Pair Corralation between Yatra Online and Huazhu

Given the investment horizon of 90 days Yatra Online is expected to under-perform the Huazhu. In addition to that, Yatra Online is 1.23 times more volatile than Huazhu Group. It trades about -0.02 of its total potential returns per unit of risk. Huazhu Group is currently generating about 0.0 per unit of volatility. If you would invest  4,117  in Huazhu Group on September 14, 2024 and sell it today you would lose (819.00) from holding Huazhu Group or give up 19.89% of portfolio value over 90 days.
Time Period3 Months [change]
DirectionMoves Together 
StrengthInsignificant
Accuracy100.0%
ValuesDaily Returns

Yatra Online  vs.  Huazhu Group

 Performance 
       Timeline  
Yatra Online 

Risk-Adjusted Performance

0 of 100

 
Weak
 
Strong
Very Weak
Over the last 90 days Yatra Online has generated negative risk-adjusted returns adding no value to investors with long positions. Despite latest weak performance, the Stock's basic indicators remain strong and the current disturbance on Wall Street may also be a sign of long term gains for the company investors.
Huazhu Group 

Risk-Adjusted Performance

7 of 100

 
Weak
 
Strong
OK
Compared to the overall equity markets, risk-adjusted returns on investments in Huazhu Group are ranked lower than 7 (%) of all global equities and portfolios over the last 90 days. In spite of comparatively weak technical indicators, Huazhu unveiled solid returns over the last few months and may actually be approaching a breakup point.

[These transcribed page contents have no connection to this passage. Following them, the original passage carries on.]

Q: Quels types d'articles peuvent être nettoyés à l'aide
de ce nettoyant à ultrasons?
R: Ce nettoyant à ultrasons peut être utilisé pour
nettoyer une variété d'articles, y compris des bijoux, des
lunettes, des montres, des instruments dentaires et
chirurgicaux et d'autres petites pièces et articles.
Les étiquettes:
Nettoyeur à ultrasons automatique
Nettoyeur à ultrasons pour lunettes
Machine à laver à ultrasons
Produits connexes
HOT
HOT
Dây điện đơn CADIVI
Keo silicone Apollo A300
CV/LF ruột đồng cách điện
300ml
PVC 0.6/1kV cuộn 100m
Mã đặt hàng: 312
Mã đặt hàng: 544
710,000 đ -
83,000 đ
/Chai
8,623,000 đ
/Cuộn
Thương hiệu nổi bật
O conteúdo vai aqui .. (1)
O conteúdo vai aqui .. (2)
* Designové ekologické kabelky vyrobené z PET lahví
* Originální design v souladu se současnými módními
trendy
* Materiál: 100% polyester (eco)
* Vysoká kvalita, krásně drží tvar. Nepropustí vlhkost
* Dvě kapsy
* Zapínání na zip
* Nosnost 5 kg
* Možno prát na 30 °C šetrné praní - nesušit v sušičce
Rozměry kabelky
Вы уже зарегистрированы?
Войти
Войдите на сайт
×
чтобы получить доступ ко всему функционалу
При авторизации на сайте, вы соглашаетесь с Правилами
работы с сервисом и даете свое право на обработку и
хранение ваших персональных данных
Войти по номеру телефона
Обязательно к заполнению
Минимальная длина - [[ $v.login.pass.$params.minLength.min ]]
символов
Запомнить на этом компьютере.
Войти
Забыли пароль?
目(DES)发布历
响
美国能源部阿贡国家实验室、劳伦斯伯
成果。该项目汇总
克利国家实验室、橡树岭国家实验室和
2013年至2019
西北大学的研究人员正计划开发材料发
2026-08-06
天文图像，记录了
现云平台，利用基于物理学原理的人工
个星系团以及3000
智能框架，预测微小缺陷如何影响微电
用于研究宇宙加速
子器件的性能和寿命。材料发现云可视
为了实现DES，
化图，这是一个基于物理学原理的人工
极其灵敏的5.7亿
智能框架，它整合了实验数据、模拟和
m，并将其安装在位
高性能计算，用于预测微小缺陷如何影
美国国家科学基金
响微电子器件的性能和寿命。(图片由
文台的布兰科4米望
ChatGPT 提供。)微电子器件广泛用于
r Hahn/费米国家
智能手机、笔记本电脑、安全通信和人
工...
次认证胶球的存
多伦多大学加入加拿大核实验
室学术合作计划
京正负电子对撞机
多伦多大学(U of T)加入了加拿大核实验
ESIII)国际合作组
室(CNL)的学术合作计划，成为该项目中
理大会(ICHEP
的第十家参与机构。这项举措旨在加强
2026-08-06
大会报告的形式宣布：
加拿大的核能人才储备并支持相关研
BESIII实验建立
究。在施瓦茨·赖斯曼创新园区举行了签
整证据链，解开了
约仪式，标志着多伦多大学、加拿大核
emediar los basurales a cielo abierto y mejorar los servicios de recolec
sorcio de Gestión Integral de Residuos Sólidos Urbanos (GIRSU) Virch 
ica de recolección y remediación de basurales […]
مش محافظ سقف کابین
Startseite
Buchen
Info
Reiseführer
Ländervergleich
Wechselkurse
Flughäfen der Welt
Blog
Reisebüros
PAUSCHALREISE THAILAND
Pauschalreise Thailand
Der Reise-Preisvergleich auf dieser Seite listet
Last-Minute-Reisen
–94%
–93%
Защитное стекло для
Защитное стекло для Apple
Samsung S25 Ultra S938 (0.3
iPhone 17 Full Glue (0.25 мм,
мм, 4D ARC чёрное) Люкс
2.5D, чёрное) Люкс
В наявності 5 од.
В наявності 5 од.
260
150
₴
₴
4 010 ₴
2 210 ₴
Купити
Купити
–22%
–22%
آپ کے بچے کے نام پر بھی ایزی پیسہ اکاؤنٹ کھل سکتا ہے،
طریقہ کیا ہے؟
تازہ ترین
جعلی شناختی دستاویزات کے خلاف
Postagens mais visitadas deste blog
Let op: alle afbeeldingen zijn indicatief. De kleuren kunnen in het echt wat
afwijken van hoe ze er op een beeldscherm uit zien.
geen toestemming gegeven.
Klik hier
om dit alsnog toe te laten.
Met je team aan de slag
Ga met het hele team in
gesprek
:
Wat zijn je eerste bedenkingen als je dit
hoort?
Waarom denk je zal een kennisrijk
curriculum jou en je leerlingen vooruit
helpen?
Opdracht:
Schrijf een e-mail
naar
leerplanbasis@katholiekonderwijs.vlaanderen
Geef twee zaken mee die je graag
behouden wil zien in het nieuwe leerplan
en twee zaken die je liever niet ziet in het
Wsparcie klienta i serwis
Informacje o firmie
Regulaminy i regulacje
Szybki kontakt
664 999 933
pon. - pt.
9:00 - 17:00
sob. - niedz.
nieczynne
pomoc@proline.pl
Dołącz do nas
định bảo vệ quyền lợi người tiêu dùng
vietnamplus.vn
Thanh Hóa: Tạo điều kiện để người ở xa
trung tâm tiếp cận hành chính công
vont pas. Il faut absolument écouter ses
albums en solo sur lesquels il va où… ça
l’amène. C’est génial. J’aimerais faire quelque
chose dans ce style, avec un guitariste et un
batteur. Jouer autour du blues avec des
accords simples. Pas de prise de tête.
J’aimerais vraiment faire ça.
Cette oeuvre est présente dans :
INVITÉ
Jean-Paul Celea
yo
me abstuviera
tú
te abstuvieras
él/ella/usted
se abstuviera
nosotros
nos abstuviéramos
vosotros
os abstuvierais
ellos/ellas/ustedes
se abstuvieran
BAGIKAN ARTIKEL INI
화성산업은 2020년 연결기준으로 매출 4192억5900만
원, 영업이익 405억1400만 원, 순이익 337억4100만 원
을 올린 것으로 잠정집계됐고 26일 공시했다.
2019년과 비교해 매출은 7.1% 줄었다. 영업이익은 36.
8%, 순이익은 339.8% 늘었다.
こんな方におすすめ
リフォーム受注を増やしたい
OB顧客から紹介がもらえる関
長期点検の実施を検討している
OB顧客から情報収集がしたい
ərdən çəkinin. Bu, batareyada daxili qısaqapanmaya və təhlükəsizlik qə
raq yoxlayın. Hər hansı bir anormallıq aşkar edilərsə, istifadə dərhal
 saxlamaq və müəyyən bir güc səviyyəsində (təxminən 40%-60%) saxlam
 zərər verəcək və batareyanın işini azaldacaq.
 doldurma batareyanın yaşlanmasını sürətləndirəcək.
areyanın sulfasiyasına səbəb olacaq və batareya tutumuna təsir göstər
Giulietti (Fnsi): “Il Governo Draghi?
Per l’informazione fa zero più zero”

Yatra Online and Huazhu Volatility Contrast

   Predicted Return Density   
       Returns  

Pair Trading with Yatra Online and Huazhu

The main advantage of trading using opposite Yatra Online and Huazhu positions is that it hedges away some unsystematic risk. Because of two separate transactions, even if Yatra Online position performs unexpectedly, Huazhu can make up some of the losses. Pair trading also minimizes risk from directional movements in the market. For example, if an entire industry or sector drops because of unexpected headlines, the short position in Huazhu will offset losses from the drop in Huazhu's long position.
The idea behind Yatra Online and Huazhu Group pairs trading is to make the combined position market-neutral, meaning the overall market's direction will not affect its win or loss (or potential downside or upside). This can be achieved by designing a pairs trade with two highly correlated stocks or equities that operate in a similar space or sector, making it possible to obtain profits through simple and relatively low-risk investment.
Check out your portfolio center.
Note that this page's information should be used as a complementary analysis to find the right mix of equity instruments to add to your existing portfolios or create a brand new portfolio. You can also try the Headlines Timeline module to stay connected to all market stories and filter out noise. Drill down to analyze hype elasticity.